El resto de los poemas es producto de la imaginación del autor.
Este autor (yo, en una palabra) desea agradecer a Tabitha, su esposa, que sea una crítica inestimable, aunque a veces me exaspere (cuando uno se enfurece con los críticos, es casi seguro que llevan razón); al editor Alan Williams, por su amable y cuidadosa atención; a Phyllis Grann por su paciencia (este libro no fue tanto escrito como vomitado) y a George Everett McCutcheon en particular, ya que ha leído y revisado con sumo cuidado cada una de mis novelas, sobre todo en cuestiones de armas y balística, pero también por su atención a la continuidad. Mac murió mientras yo escribía este libro. En realidad yo estaba pasando, obediente, las correcciones sugeridas en una de sus notas, cuando me enteré de que la leucemia, contra la que luchaba desde hacía dos años, había podido con él.

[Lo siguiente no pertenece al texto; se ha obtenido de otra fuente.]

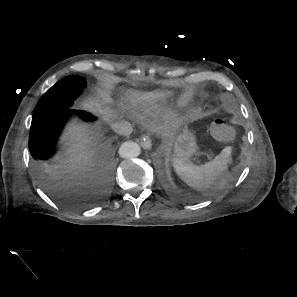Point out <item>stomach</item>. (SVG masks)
Wrapping results in <instances>:
<instances>
[{
	"instance_id": "obj_1",
	"label": "stomach",
	"mask_w": 297,
	"mask_h": 297,
	"mask_svg": "<svg viewBox=\"0 0 297 297\" xmlns=\"http://www.w3.org/2000/svg\"><path fill=\"white\" fill-rule=\"evenodd\" d=\"M172 144L174 147V160L179 159L187 162L198 151L195 135L187 128L174 137Z\"/></svg>"
}]
</instances>
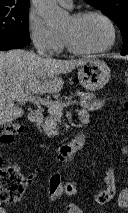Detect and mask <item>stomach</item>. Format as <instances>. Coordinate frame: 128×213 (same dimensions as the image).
Wrapping results in <instances>:
<instances>
[{
  "label": "stomach",
  "mask_w": 128,
  "mask_h": 213,
  "mask_svg": "<svg viewBox=\"0 0 128 213\" xmlns=\"http://www.w3.org/2000/svg\"><path fill=\"white\" fill-rule=\"evenodd\" d=\"M110 76V68L100 60H87L78 70L80 84L90 91L104 87Z\"/></svg>",
  "instance_id": "stomach-1"
}]
</instances>
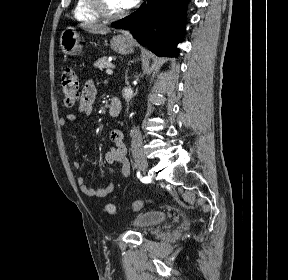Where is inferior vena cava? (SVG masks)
Wrapping results in <instances>:
<instances>
[{
  "label": "inferior vena cava",
  "mask_w": 288,
  "mask_h": 280,
  "mask_svg": "<svg viewBox=\"0 0 288 280\" xmlns=\"http://www.w3.org/2000/svg\"><path fill=\"white\" fill-rule=\"evenodd\" d=\"M121 93L124 96V101H132L133 97H136V92L134 89H122ZM133 132L130 136V147L133 150L134 159H147V154H144L143 150V138L142 134L138 132V125H133Z\"/></svg>",
  "instance_id": "inferior-vena-cava-1"
}]
</instances>
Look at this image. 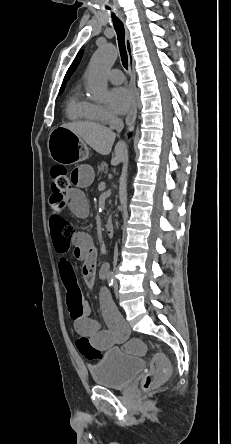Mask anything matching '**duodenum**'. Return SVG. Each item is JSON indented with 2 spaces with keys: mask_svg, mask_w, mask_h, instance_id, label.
<instances>
[{
  "mask_svg": "<svg viewBox=\"0 0 231 444\" xmlns=\"http://www.w3.org/2000/svg\"><path fill=\"white\" fill-rule=\"evenodd\" d=\"M105 232L107 234L108 237H113L114 236V232H115V223L113 219H109L107 220L106 224H105ZM107 273L106 272H102L101 273V278H106Z\"/></svg>",
  "mask_w": 231,
  "mask_h": 444,
  "instance_id": "obj_1",
  "label": "duodenum"
}]
</instances>
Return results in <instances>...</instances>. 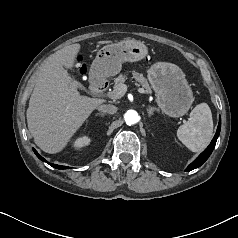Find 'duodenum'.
Segmentation results:
<instances>
[{"mask_svg": "<svg viewBox=\"0 0 238 238\" xmlns=\"http://www.w3.org/2000/svg\"><path fill=\"white\" fill-rule=\"evenodd\" d=\"M108 87V83L105 79L94 77L91 83V91L95 94L105 91Z\"/></svg>", "mask_w": 238, "mask_h": 238, "instance_id": "obj_1", "label": "duodenum"}]
</instances>
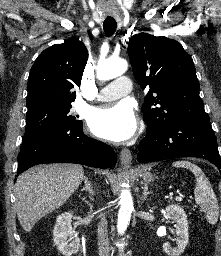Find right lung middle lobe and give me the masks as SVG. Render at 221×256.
I'll use <instances>...</instances> for the list:
<instances>
[{
  "instance_id": "right-lung-middle-lobe-1",
  "label": "right lung middle lobe",
  "mask_w": 221,
  "mask_h": 256,
  "mask_svg": "<svg viewBox=\"0 0 221 256\" xmlns=\"http://www.w3.org/2000/svg\"><path fill=\"white\" fill-rule=\"evenodd\" d=\"M71 107V105H42L28 110L26 130L22 141H26L34 135L50 128L82 124V121L70 115L69 111Z\"/></svg>"
}]
</instances>
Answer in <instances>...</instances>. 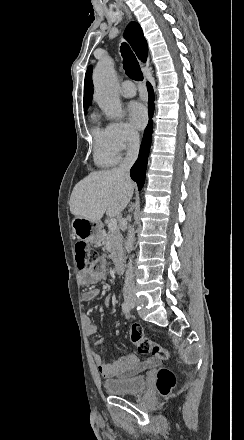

Lo echo muchísimo de menos, no sólo porque me ayudaba a arreglar las cosas, sino también porque formaba parte del vecindario de mi corazón.
Debo también mi agradecimiento a otros, más de los que sería capaz de nombrar: pilotos, dentistas, geólogos, colegas escritores, e incluso a mis hijos, que escucharon la lectura del libro. También estoy agradecido a Stephen Jay Gould, pues, aunque es fanático de los Yankees y, por lo tanto, no demasiado digno de confianza, sus comentarios sobre lo que yo llamaría «evolución muda» ayudaron a dar forma a la nueva versión de esta novela (por ejemplo, The Flamingo’s Smile).
Haven no existe. Los personajes no existen. Esta es una obra de ficción, con una salvedad:
Los Tommyknockers existen.
Si alguien piensa que hablo en broma, no ha oído los informativos de la noche.